Many of the most important and complex processes that drive living systems rely on precise interactions between macromolecules (lipids, proteins, and nucleic acids) and small molecular or ionic species (water, salts, and metabolites). Macromolecules can serve as specific, responsive kinetic barriers that control transport processes, chemistry, and phase behavior. The successful deployment of this motif leads to emergent functional systems ranging from skeletons made out of collagen-templated salt crystals to networked neurons capable of staggering computational feats mediated by the opening and closing of ion channels. In this talk, I will describe past and current research projects in which my collaborators and I have used synthetic polymers instead of biological macromolecules to serve as kinetic barriers to control processes relevant to energy transduction and material fabrication. In one project, we assembled repeating sequences of discrete hydrogel units comprising high- and low-salinity reservoirs and charge-selective membranes in a manner inspired by the structure of the specialized organs of the electric eel. This yielded a modular electrical power source with voltage and current output that scaled with the quantity and geometry of the repeating gel units. In another project, we demonstrated the ability to control the fast, exothermic crystal growth of salt hydrate phase change materials by photopatterning a hydrogel matrix within a metastable solution before nucleation. Controlling the kinetics and spatial evolution of crystal growth enables control over the spatiotemporal evolution of heat waves, which can be coupled to downstream thermally activated processes. Currently, my group at NC State is examining crystal growth processes mediated by metastable “polymer-induced liquid precursors” of the type implicated in bone biomineralization. We have demonstrated the ability to trigger on-demand crystal nucleation from these metastable phases by exploiting the thermodynamics of polyelectrolyte solutions; we have plans to demonstrate the applicability of this technique to the fabrication of functional materials.

Biography

Tom Schroeder joined NC State’s Department of Textile Engineering, Chemistry and Science as an Assistant Professor in the fall of 2022. Prior to this, he was a postdoc in Materials Science and Mechanical Engineering in Joanna Aizenberg’s lab at Harvard. Tom received his Ph.D. in Chemical Engineering from the University of Michigan working in Michael Mayer’s lab; in the middle of his studies, he and the lab moved from Ann Arbor to the Adolphe Merkle Institute in Fribourg, Switzerland, where he spent nearly three happy years. He has been supported by the Swiss National Science Foundation’s Postdoc Mobility fellowship and the University of Michigan Cellular Biotechnology Training Program fellowship and was a 2021 Foresight Institute Fellow in the Molecular Machines subgroup.
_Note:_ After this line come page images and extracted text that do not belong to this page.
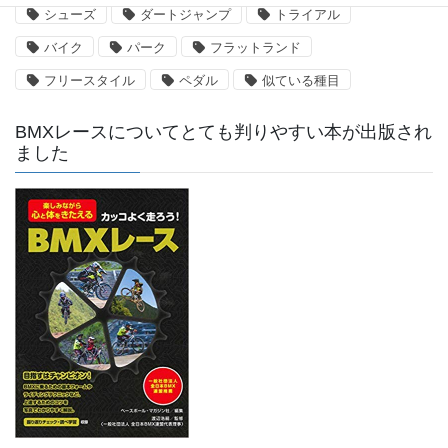
シューズ
ダートジャンプ
トライアル
バイク
パーク
フラットランド
フリースタイル
ペダル
似ている種目
BMXレースについてとても判りやすい本が出版され
ました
Tom is interested in how polymers can be used as controllable kinetic barriers in solution-phase processes, often as gels and most usefully in the context of energy transduction and crystal growth. Whenever he can, he seeks inspiration from the solutions that biology has evolved in response to nature’s problems. Outside of work, Tom has been enjoying spending time at NC State’s Crafts Center learning printmaking and ceramics.